Auch beim Schreibgerät gibt es Besonderheiten. Der Stenobleistift zeichnet sich oft durch einen runden Schaft aus, im Gegensatz zum meist sechseckigen Schaft normaler Bleistifte. Der runde Schaft soll leichter in der Hand liegen und einfacher drehbar sein. Wenn die Mine durch längere Nutzung auf einer Seite breiter schreibt, kann der Stift schnell gedreht werden, um eine dünner schreibende Seite zu nutzen, ohne Zeit zu verlieren. Stenobleistifte sind in verschiedenen Härtegraden erhältlich (HB, B, 2B). Weichere Stifte erleichtern das Schreiben der für die Stenografie wichtigen Verstärkungen von Zeichen, während härtere Minen länger halten. Stenografen legen sich oft mehrere gut gespitzte Bleistifte bereit, da während des Stenogramms keine Zeit zum Nachspitzen bleibt.

Eine Alternative zum Bleistift ist der Stenografiefüller. Modelle wie der Pelikan P470, der heute kaum noch serienmäßig produziert wird, besitzen eine besonders elastische Schreibfeder. Durch Variieren des Drucks auf die Feder kann der Stenograf die Strichbreite beeinflussen und so die erforderlichen Verstärkungen präzise zu Papier bringen. Das Schreiben mit einem Stenofüller erfordert Übung, da zu starker Druck den Tintenfluss unterbrechen kann. Für saubere stenografische Autografien ist der Füller jedoch oft eine gute Wahl.

Wird heute noch Steno benutzt?
Heute wird Steno insbesondere als Notiz- und als Konzeptschrift verwendet, für schnelle Aufzeichnungen z. B. in Besprechungen, Konferenzen, Verhandlungen, Seminaren, bei Vorträgen und Präsentationen oder für das Anfertigen von Entwürfen, Merkzetteln, Randbemerkungen, Telefonnotizen und so weiter.

Schließlich ist die Stoppuhr ein wichtiges Werkzeug für das Üben der Geschwindigkeit. Da Diktate in Silben pro Minute gemessen werden, hilft eine Stoppuhr dem Diktierenden, die Geschwindigkeit konstant zu halten. Spezielle Stenostop-Uhren mit angepassten Zifferblättern existierten früher, sind aber heute selten. Die meisten Lehrenden nutzen normale Stoppuhren.

Häufige Fragen zur Stenografie

Ist es schwer, Stenografie zu lernen?
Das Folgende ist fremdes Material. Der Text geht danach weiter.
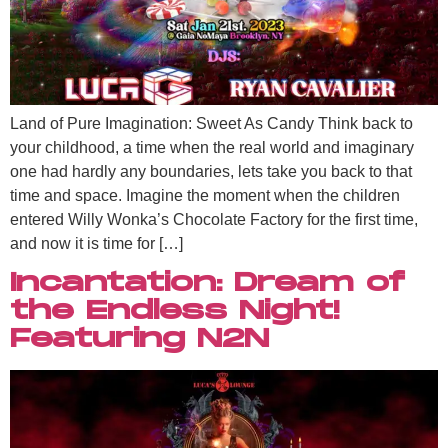
Land of Pure Imagination: Sweet As Candy Think back to
your childhood, a time when the real world and imaginary
one had hardly any boundaries, lets take you back to that
time and space. Imagine the moment when the children
entered Willy Wonka’s Chocolate Factory for the first time,
and now it is time for […]
Incantation: Dream of
the Endless Night!
Featuring N2N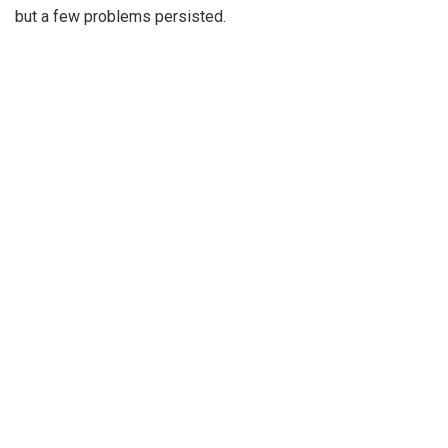
but a few problems persisted.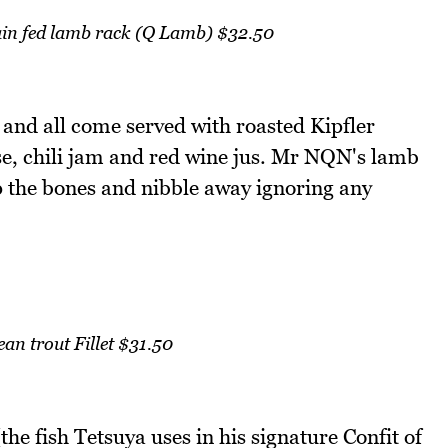
ain fed lamb rack (Q Lamb) $32.50
 and all come served with roasted Kipfler
se, chili jam and red wine jus. Mr NQN's lamb
p the bones and nibble away ignoring any
an trout Fillet $31.50
e fish Tetsuya uses in his signature Confit of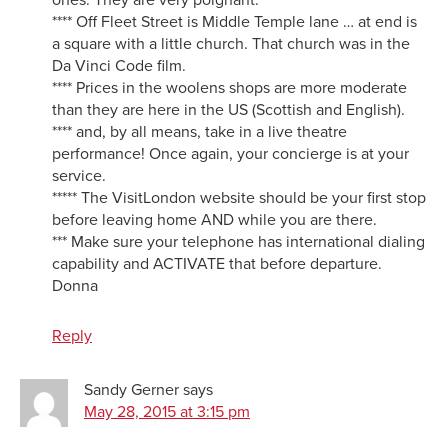
**** Off Fleet Street is Middle Temple lane … at end is
a square with a little church. That church was in the
Da Vinci Code film.
**** Prices in the woolens shops are more moderate
than they are here in the US (Scottish and English).
**** and, by all means, take in a live theatre
performance! Once again, your concierge is at your
service.
***** The VisitLondon website should be your first stop
before leaving home AND while you are there.
*** Make sure your telephone has international dialing
capability and ACTIVATE that before departure.
Donna
Reply
Sandy Gerner
says
May 28, 2015 at 3:15 pm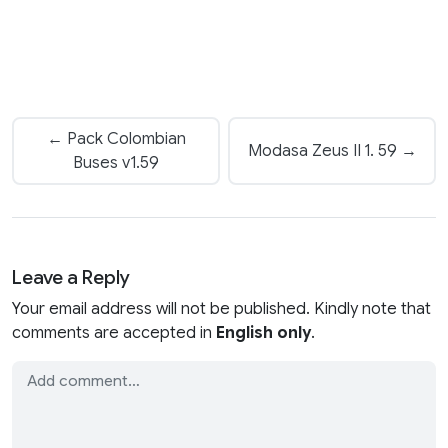
← Pack Colombian
Modasa Zeus II 1. 59 →
Buses v1.59
Leave a Reply
Your email address will not be published. Kindly note that
comments are accepted in
English only
.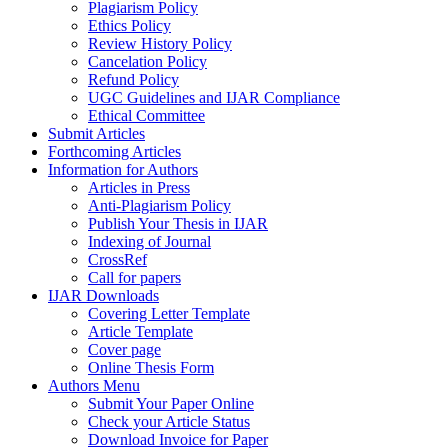
Plagiarism Policy
Ethics Policy
Review History Policy
Cancelation Policy
Refund Policy
UGC Guidelines and IJAR Compliance
Ethical Committee
Submit Articles
Forthcoming Articles
Information for Authors
Articles in Press
Anti-Plagiarism Policy
Publish Your Thesis in IJAR
Indexing of Journal
CrossRef
Call for papers
IJAR Downloads
Covering Letter Template
Article Template
Cover page
Online Thesis Form
Authors Menu
Submit Your Paper Online
Check your Article Status
Download Invoice for Paper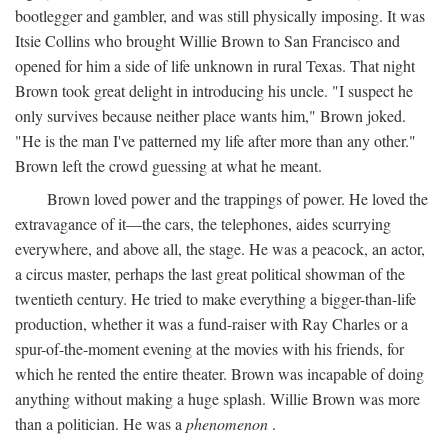
bootlegger and gambler, and was still physically imposing. It was
Itsie Collins who brought Willie Brown to San Francisco and
opened for him a side of life unknown in rural Texas. That night
Brown took great delight in introducing his uncle. "I suspect he
only survives because neither place wants him," Brown joked.
"He is the man I've patterned my life after more than any other."
Brown left the crowd guessing at what he meant.
Brown loved power and the trappings of power. He loved the
extravagance of it—the cars, the telephones, aides scurrying
everywhere, and above all, the stage. He was a peacock, an actor,
a circus master, perhaps the last great political showman of the
twentieth century. He tried to make everything a bigger-than-life
production, whether it was a fund-raiser with Ray Charles or a
spur-of-the-moment evening at the movies with his friends, for
which he rented the entire theater. Brown was incapable of doing
anything without making a huge splash. Willie Brown was more
than a politician. He was a
phenomenon
.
Die sinnbildliche Darstellung der Vokale in Systemen wie der DEK wird manchmal als Lernhürde betrachtet. Die Beherrschung der verschiedenen Geschwindigkeitsstufen erfordert viel Übung und Diktattraining.

Warum ein runder Bleistift? Der runde Schaft soll das schnelle und widerstandslose Drehen des Bleistifts während des Schreibens erleichtern, um bei Bedarf schnell eine schärfere Seite der Mine nutzen zu können.

Wozu dient die Lineatur 12 in den Heften? Die spezielle Lineatur bildet den stenografischen Schreibraum ab und hilft Lernenden, die Zeichen in der korrekten relativen Höhe und Position zu platzieren, was für die Lesbarkeit des Stenogramms entscheidend ist.

Ist Stenografie noch schneller als Tippen? Bei sehr schnellen Rednern oder Diskussionen, insbesondere über 260 Silben pro Minute, kann ein geübter Redeschrift-Stenograf immer noch schneller wörtlich mitschreiben als eine Person, die auf einer Tastatur tippt, da die Kurzschrift extrem komprimiert ist.

Fazit

Auch wenn die Stenografie nicht mehr die Allgegenwart früherer Jahrzehnte hat und viele ihrer traditionellen Werkzeuge seltener geworden sind, ist sie keineswegs tot. Sie hat sich zu einer spezialisierten Fähigkeit entwickelt, die in bestimmten professionellen Kontexten wie der Protokollierung von Parlamentsdebatten oder Gerichtsverhandlungen weiterhin unverzichtbar ist. Für manche Journalisten oder für persönliche, schnelle Notizen kann sie ebenfalls eine wertvolle Technik sein. Die Fähigkeit, Gesprochenes präzise und extrem schnell manuell zu erfassen, bleibt in bestimmten Situationen unübertroffen, selbst im digitalen Zeitalter.